第9話

 もしかしたら、円城寺の作業が遅い原因ってこれだったんじゃないだろうか。木村さんたちは気づかなかったのだろうか。


 確かに、新卒でもないのに、こんな初歩的なことができていないと思わなかったのかもしれないけど、でもいくらなんでも、この状態に気づかないということは信じられなかった。


 まさか、意図的に教えてやらなかった、なんてことはないと思いたいけど。余計なことに首を突っ込みたくはないから、真相は闇の中にしまっておくことにする。
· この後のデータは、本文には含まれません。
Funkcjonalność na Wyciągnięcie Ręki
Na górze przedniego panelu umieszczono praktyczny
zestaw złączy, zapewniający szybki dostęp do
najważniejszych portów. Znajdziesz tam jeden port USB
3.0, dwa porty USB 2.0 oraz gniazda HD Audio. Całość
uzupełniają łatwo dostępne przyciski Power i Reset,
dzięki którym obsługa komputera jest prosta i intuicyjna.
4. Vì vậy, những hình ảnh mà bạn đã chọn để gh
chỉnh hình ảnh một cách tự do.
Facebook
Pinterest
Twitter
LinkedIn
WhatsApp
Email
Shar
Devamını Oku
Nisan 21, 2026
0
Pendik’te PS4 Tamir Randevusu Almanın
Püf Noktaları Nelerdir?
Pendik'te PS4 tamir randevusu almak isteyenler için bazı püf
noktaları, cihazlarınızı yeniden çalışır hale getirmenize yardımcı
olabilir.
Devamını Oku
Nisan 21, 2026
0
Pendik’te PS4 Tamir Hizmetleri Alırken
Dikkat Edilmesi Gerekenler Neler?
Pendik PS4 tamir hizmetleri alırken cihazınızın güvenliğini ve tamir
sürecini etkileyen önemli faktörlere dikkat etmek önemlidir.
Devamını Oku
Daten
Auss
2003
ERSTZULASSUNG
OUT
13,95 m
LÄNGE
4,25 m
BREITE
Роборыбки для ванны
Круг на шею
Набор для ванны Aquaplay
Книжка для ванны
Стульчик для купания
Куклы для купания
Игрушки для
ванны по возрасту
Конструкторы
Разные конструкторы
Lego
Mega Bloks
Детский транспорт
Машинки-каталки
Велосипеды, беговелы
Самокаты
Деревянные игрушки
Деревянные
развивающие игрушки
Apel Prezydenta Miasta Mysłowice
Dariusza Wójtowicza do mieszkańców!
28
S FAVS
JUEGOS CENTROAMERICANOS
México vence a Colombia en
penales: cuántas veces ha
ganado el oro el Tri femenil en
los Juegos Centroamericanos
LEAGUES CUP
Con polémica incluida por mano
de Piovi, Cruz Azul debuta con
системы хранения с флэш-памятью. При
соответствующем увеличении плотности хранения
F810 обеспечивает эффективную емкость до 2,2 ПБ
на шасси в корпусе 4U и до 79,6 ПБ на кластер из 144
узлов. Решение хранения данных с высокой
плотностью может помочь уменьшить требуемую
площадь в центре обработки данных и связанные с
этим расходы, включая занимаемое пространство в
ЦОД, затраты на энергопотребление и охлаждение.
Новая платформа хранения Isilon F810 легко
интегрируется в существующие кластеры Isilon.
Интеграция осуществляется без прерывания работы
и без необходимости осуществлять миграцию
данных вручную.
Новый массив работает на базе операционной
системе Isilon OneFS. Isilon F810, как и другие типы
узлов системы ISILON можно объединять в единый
「コピーがCtrl+C、それで貼り付けがCtrl+V。マウスでいちいち右クリックとかしなくても、こうすれば速い」


 私は円城寺のキーボードを操作して、簡単にデータのコピーと貼り付けをして見せた。


「あ、なんか聞いたことがあるような……こないだのCtrl+Zは戻る、でしたっけ」

「わかってるじゃん。だったら使わないと。作業効率が全然違うから」

「わたし、記憶力なくて……」

「使ってれば覚えるよ。……ちょっと待ってて」


 自分の端末の前に戻り、ネットで適当に検索をかける。よく使うショートカットキーのリストを拾ってきて、紙に印刷して渡してやった。


「すごい……いっぱいある」

「これ見て覚えて……そうだな、この列を、こっちの列に全部貼り付けてて。絶対ショートカットキー使ってね」


 この作業に特に意味はないけど、練習問題みたいなもんだ。多分、円城寺みたいなタイプは、頭を使わせるよりも、身体ににたたきこめば早いんじゃないかと直感したのだ。


「指の場所はこうするといいよ」


 我ながらすごく親切だと思う。でも、こうでもしないとできるようにはならないだろうし、どうせ私のアシスタントをやってもらうなら、今のうちにきちんと身につけておいてもらったほうがいい。


「ウインドウの切り替えは、こうやってみて」


 コピー・貼り付けの操作ができるようになってきたところで、今度はAlt+Tabを教える。これでいちいちマウスを使ってあっちこっちに視点を移動しなくてもよくなるはずだ。


 自分の仕事もあるから全部を見る余裕はないけど、作業のかたわら、円城寺の様子を横目でチェックしていた。


「できました……つかれた」

「お疲れ様」


 こんなことでも辛そうにしている円城寺を見ていると、本当にこの人は、事務職で大丈夫なんだろうかと心配になってくるのだけど。


 でも私のアシスタントになったからには、容赦はしない。


「ところで、この作業、実は一瞬で終わるんだけど、どうすればいいかわかる?」

「え、そうなんですか?? 早く教えてくださいよー!」

「一回やってみないとわからないでしょ。行くよ、見てて」


 列の一番上のセルを選択し、Ctrl +Shift +↓で列全体を選択する。そしてその列をまるまる、隣の列にコピー・貼り付けをして見せた。


「え、嘘!? 一瞬じゃないですか!! すごい……!」


 こんなんで驚かれるなんてバカみたいだけど、ここまで素直に褒められて、ちょっと調子に乗っている自分もいた。その証拠がこれだ。


「ちなみに、見て」


 私は円城寺に、自分の端末の画面を見せる。円城寺の使っているデータと同じExcelファイルを開いているけれど、そこには少し仕掛けをしてあった。


「このボタンを押すと、ほら」


 表の下部に設置したボタンを押すことで、指定の列へデータをコピー・貼り付けするというマクロを組んであった。


「わああ、すごい! 山本さん、魔法使いみたいですね!!」


 円城寺はびっくりするくらい大袈裟に反応を返してくれる。普通ならお世辞なのかなって思うところだけど、円城寺の性格上、これは素の反応だということはわかっていた。


 だから、悪い気はしなかった。いや、それどころか、私は楽しんですらいたのかもしれない。


「まあ、みんながつまんない作業しなくて済むようにするのが、私の仕事だからさ。余計なことさせてごめんね。でも、これでショートカットキーがどれだけ便利かわかったでしょ?」

「はい、ありがとうございます!」


 私の『魔法』が効いたせいか、円城寺の目はこころなしか、いつもの作業のときよりキラキラして見えたのだった。